*The problem*
Print the line that contains "What Is the Best Modular Sofa for a", then every line after it until the entries end, exactly as they read; do not include pictures.

Collected data

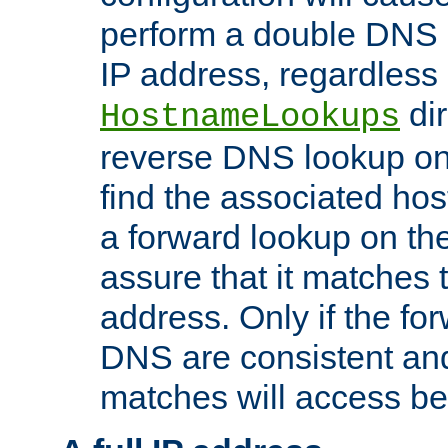
perform a double DNS l
IP address, regardless o
dir
HostnameLookups
reverse DNS lookup on 
find the associated ho
a forward lookup on th
assure that it matches t
address. Only if the fo
DNS are consistent an
matches will access be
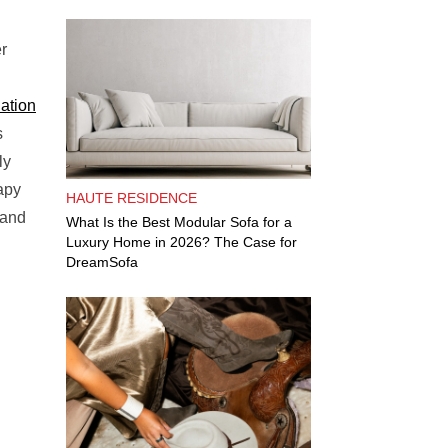
r
ation
s
ly
apy
HAUTE RESIDENCE
 and
What Is the Best Modular Sofa for a
Luxury Home in 2026? The Case for
DreamSofa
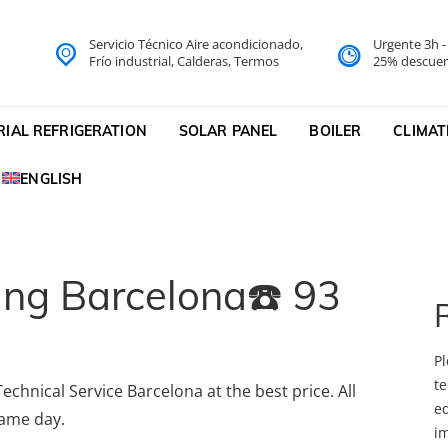
Servicio Técnico Aire acondicionado,
Urgente 3h 
do Barcelona Servicio Técni
Frío industrial, Calderas, Termos
25% descuen
cnico
RIAL REFRIGERATION
SOLAR PANEL
BOILER
CLIMAT
ENGLISH
ning Barcelona☎️ 93
Pl
te
echnical Service Barcelona at the best price. All
eq
same day.
i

*Result of the task*
What Is the Best Modular Sofa for a
Luxury Home in 2026? The Case for
DreamSofa
Servicio Técnico Aire acondicionado,
Urgente 3h 
do Barcelona Servicio Técni
Frío industrial, Calderas, Termos
25% descuen
cnico
RIAL REFRIGERATION
SOLAR PANEL
BOILER
CLIMAT
ENGLISH
ning Barcelona☎️ 93
Pl
te
echnical Service Barcelona at the best price. All
eq
same day.
i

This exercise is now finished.